Note that you'd want the function to be the first argument of update! so that you could use it with do syntax. But how would you avoid the redundant hashing in the following pattern:

if haskey(dict, k)
    .... do something...
else
    ... do something else with dict[k] ....
end

?

stevengj commented 6 years ago

Also, without tokens, how would you swap two elements, i.e.

d[k1], d[k2] = d[k2], d[k1]

without hashing the keys twice? The proposed update! would only give you access to a single element, no?

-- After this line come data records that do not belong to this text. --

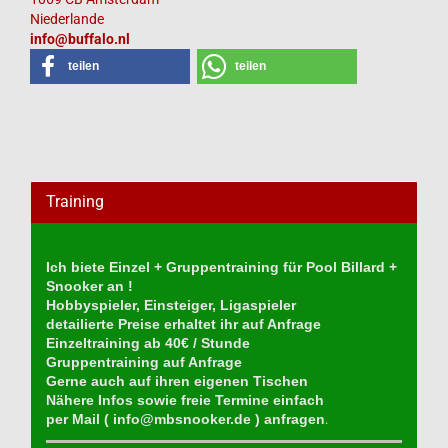
Niederlande
info@buffalo.nl
teilen
teilen
Training
Ich biete Einzel + Gruppentraining für Pool Billard +
Snooker an !
Hobbyspieler, Einsteiger, Ligaspieler
detailierte Preise erhaltet ihr auf Anfrage
Einzeltraining ab 40€ / Stunde
Gruppentraining auf Anfrage
Gerne auch auf ihren eigenen Tischen
Nähere Infos sowie freie Termine einfach
per Mail (
info@mbsnooker.de
) anfragen
.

JeffBezanson commented 6 years ago

update! could have an optional default value to use if the key doesn't exist yet.

API 1 is ambiguous for Dicts of Any, e.g. for memoization.

It's true, tokens are more powerful, but therefore more difficult to support correctly.

andyferris commented 6 years ago

I'm still not convinced that update! is sufficient for the kinds of things I was envisaging, though it is certainly helpful.

One obvious but tricky thing is that map!(f, dict1, dict2) should be fast whenever dict1 and dict2 share compatible tokens (which will hopefully be likely after calling similar). Ideally, we can also implement map! with generic code like we do for AbstractArray which as I understand will use linear index "tokens" whenever it can.

nalimilan commented 6 years ago

update! can be useful on its own, so we could start with that and see whether people still need a lower-level system based on tokens.

chethega commented 6 years ago

Regarding update!, my favorite API would be

merge!(combine, d::Dict{K,V}, kv::Pair{K,V})
_merge!(combine, d::Dict{K,V}, k::K,v::V)

The _merge! is necessary for types where the pair formation is expensive (e.g. causes an allocation).